Here is the gist of what I hear many of you saying:
- Stop messing with private keys on "hot wallets", because... ??
- What might happen? What is a "hot wallet"? How does having a "hot wallet" cause potential loss?
A hot wallet is any wallet connected to the internet. Like Blue Wallet.
What might happen is that your coins disappear because of malware.
- Go offline ("air-gapped"), do part offline, do part online (all with the blinds/drapes closed), because... ??
- How is this safer than just importing the wallet into Blue on my iPhone and then sending to Coinbase?
- I can see how 1 option is an anxiety-inducing difficult and confusing set of steps and how the other option is tap-tap, send, easy/done, but I do not understand how the super difficult option is "safer" than the super easy option?

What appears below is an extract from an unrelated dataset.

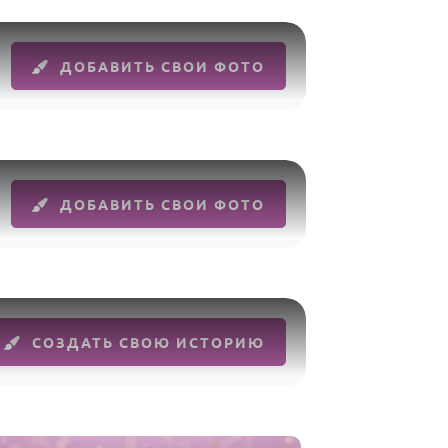
ДОБАВИТЬ СВОИ ФОТО
ДОБАВИТЬ СВОИ ФОТО
СОЗДАТЬ СВОЮ ИСТОРИЮ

If you never enter your private key on an online device, malware can't steal your funds.
- LoyceV said, and I quote "You can't possibly be sure about this, there's always a risk."
- But then LoyceV said, in contradiction, "If you're talking about $100k+, why rush things instead of spending a few hours extra to do it 100% safe?"
You can't possible be sure about not having malware. But if your system can't go online, no malware can steal anything.
Why is the method I am going to try any LESS SAFE than another method?
Because you're using a hot wallet.
- LoyceV also said it will highly likely work just fine, like a 95% chance. Isn't that also true of any other crypto transferring method as well?
That 95% was a made-up amount. It's supposed to let you know a 5% risk is unacceptable, not to tell you 95% is okay.
- Coinbase sucks so don't use it, because... ??
I've never used them, so I can't tell you that.
Does this all have to do with PC/Windows computers that doesn't apply at all to iPhone devices regarding malware or hackers being able to see transactions moving thru the ether? Is this outdated info that is no longer fully relevant in 2025 with better technology and secure internet networks and devices that are not susceptible to the vast majority of all hacks/malware/network malfeasance?
It's quite simple: people lose money through malware. That still happens. The rest is up to you.